How to Dwell in the Space: A Leader's Practice for Quieting the Autopilot
- Helen Sprague
- Jan 19
- 4 min read

Part 2 of the series: From Autopilot to Authored Leadership
True leadership isn't a title you hold, but an identity you build from the inside out. It's the internalized understanding of yourself as someone who influences others, takes responsibility for impact, and acts from values under pressure.
This identity cannot be willed into existence. It is forged in the most critical space you possess: the gap between a trigger and your response. It's in this space that you choose between the loud, familiar script of the mental autopilot—that state where we mistake our frantic thoughts for absolute truth—and the clear, steady counsel of your inner expert.
Our last conversation exposed the machinery of that autopilot. Recognizing that simulation was the first, liberating step.
Now, we build the forge. This is a guide to the tangible practices of conscious leadership. These are the precise drills that train you to consistently: Pause the reactive script, consult your inner expert, and author a response that aligns with the leader you are becoming.

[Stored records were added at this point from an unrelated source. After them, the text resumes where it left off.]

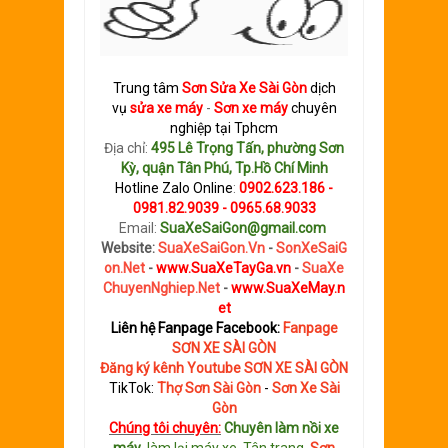
Trung tâm
Sơn
S
ửa Xe Sài Gòn
dịch
vụ
sửa xe máy
-
Sơn xe máy
chuyên
nghiệp tại Tphcm
Địa chỉ:
495 Lê Trọng Tấn, phường Sơn
Kỳ, quận Tân Phú, Tp.Hồ Chí Minh
Hotline Zalo Online
:
0902.623.186 -
0981.82.9039 - 0965.68.9033
Email:
SuaXeSaiGon@gmail.com
Website:
SuaXeSaiGon.Vn
-
SonXeSaiG
on.Net
-
www.SuaXeTayGa.vn
-
SuaXe
ChuyenNghiep.Net
-
www.SuaXeMay.n
et
Liên hệ Fanpage Facebook:
Fanpage
SƠN XE SÀI GÒN
Đăng ký kênh Youtube SƠN XE SÀI GÒN
TikTok:
Thợ Sơn Sài Gòn
-
Sơn Xe Sài
Gòn
Chúng tôi chuyên:
C
huyên làm nồi xe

This practice begins with a commitment to authenticity, which means distinguishing between the weeds and the seeds. Our minds are fertile ground where other people's expectations can take root without our permission. The work is twofold: removing those inherited weeds, and deliberately planting the seeds that align with our own values and purpose.
The following protocol and practices are your tools for this inner gardening.
The Foundational Drill: The PAUSE Protocol
When you are triggered—feeling that surge of heat, defensiveness, or anxiety—this is your five-step circuit breaker. It's a neuroscience-informed sequence that guides your brain and body from reaction back to choice.
P: Pulse.
Check your pulse.
Place two fingers on your neck or wrist. Feel the rhythmic thrum of your heart for just ten seconds. This isn't just calming; it's sending a direct signal to your nervous system that you're safe enough to pause. It's your tactical interrupt switch, creating the first inch of space from the autopilot.
A: Allow.
Let the leaves flow.
Now, turn your attention to the thoughts and emotions. Don't analyze or judge them. Imagine placing each one on a leaf and watching it float down a stream. Your only job is to witness the flow without jumping in. This is the active practice of creating internal space without struggle, disentangling your core self from the temporary weather of your mind.
U: Unhook.
Name the story to tame it.
With the space you've created, you can now see the thought as a piece of data, not a directive. Silently label it: "I'm having the thought that..." This simple linguistic shift is how you break the spell of a thought. It moves it from being the narrator of your reality to being an object you can observe. You are naming the weed without becoming it.
S: Seek the Seed.
Consult your inner expert.
Ask the pivotal question: "What is the true seed here?" Shift from what you don't want (the weed of fear) to what you do want to cultivate. This reconnects you to your authentic source code—the core values that make you feel aligned and purposeful, not just reactive.
E: Engage.
Author your response.
Now, take one small, deliberate step that aligns with the seed you've identified.
Ask: "What is one values-congruent micro-action I can take right now?" This action writes a new, more empowering data point for your nervous system, proving you can act from your inner expert's counsel.
Why this sequence works: PAUSE guides you logically through your own biology: it calms the body's alarm (Pulse), makes room for emotion (Allow), detangles you from the story (Unhook), connects you to what matters (Seek the Seed), and builds a new habit of choice (Engage).
Two Supporting Practices to Deepen the Work
The Daily Debrief (The Pattern Spotter): A 5-minute evening reflection.
When did I feel most reactive today?
What was the old story ("the weed") that played?
If my inner expert were narrating, what would it have said? This builds your self-literacy, turning daily stumbles into curated data about your own conditioning.
The Council of Selves (The Inner Expert Meeting): For big decisions, consciously consult different aspects of yourself. This practice helps integrate your wisdom instead of being torn by internal conflict.
The Protector (Past): "What does the part of me that wants safety say?"
The Dreamer (Future): "What does the part of me that knows no limits want?"
The Inner Expert (Present): "Knowing this, what is the wisest, most aligned step from my center now?"
Weaving Practice into Identity
These practices are repetitions in the gym of your consciousness. Each PAUSE strengthens your choice muscle. Each Debrief improves your self-literacy. Each Council meeting integrates your wisdom.
The goal is to slowly transform your identity from "someone hijacked by thoughts" to "a leader who authors their response." This is how you build a life and career that emanates not from the noisy autopilot, but from the quiet, steady authority of your inner expert.
This is the disciplined path to dwelling in the space. In Part 3, we will focus this hard-won awareness on its ultimate purpose: consciously forging the three pillars of your Leadership Identity. We will explore how to wield this space to influence authentically, own your impact with clarity, and make your values your unwavering default under pressure.